The acceleration of GPU implementation on advanced computer hardware is a key concern of many researchers. There are many factors which may accelerate the FWI computation. Compared with saving the wavefield on disk, wavefield reconstruction will accelerate the GPU computing because no CPU-GPU data transfer is needed any more. The parallel reduction to find the maxium value of model vector $ \textbf{m}_k$ and descent direction vector $ \textbf{d}_k$ is another factor to speedup the FWI computation. However, among these factors, the forward modeling takes most of the computing time. Each iteration needs four times of forward modeling: two of them are for sources and receivers; one is performed for wavefield reconstruction and gradient calculation, and another one is to estimate the step length $ \alpha_k$ . Therefore, we only focus on the speedup obtained in the forward modeling procedure.

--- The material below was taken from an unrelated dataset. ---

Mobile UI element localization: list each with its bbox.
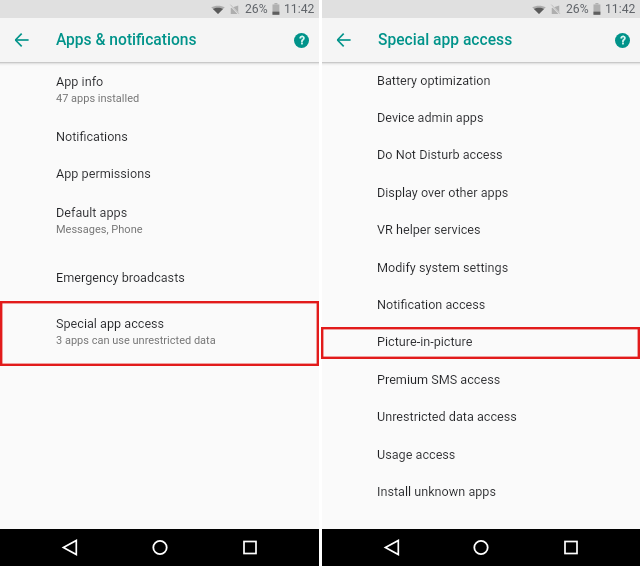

To do the performance analysis, we run the sequential implementation CPU code and parallel multi-thread GPU code of forward modeling for 1000 time steps. We estimate the average time cost of 5 shots for different data sizes. Because the GPU block size is set to be 16x16. To make the comparison fair, we generate test models whose size is of multiple 16x16 blocks. The size of the test model is choosen to be $ nx\cdot nz$ , $ nx=nz=i\cdot160$ , where $ i=1,\ldots,7$ is an integer. We only have a NVS5400 GPU card (compute capability 2.1, GDDR3) run on a laptop. Even so, compared with sequential implementation on host, we still achieve approximately 5.5-6 times speedup on the GPU device, as shown in Figure 5.

timecost
timecost
Figure 5.
Comparison of the time cost for CPU- vs. GPU implementation under different model sizes with one shot, 1000 time steps of forward modeling.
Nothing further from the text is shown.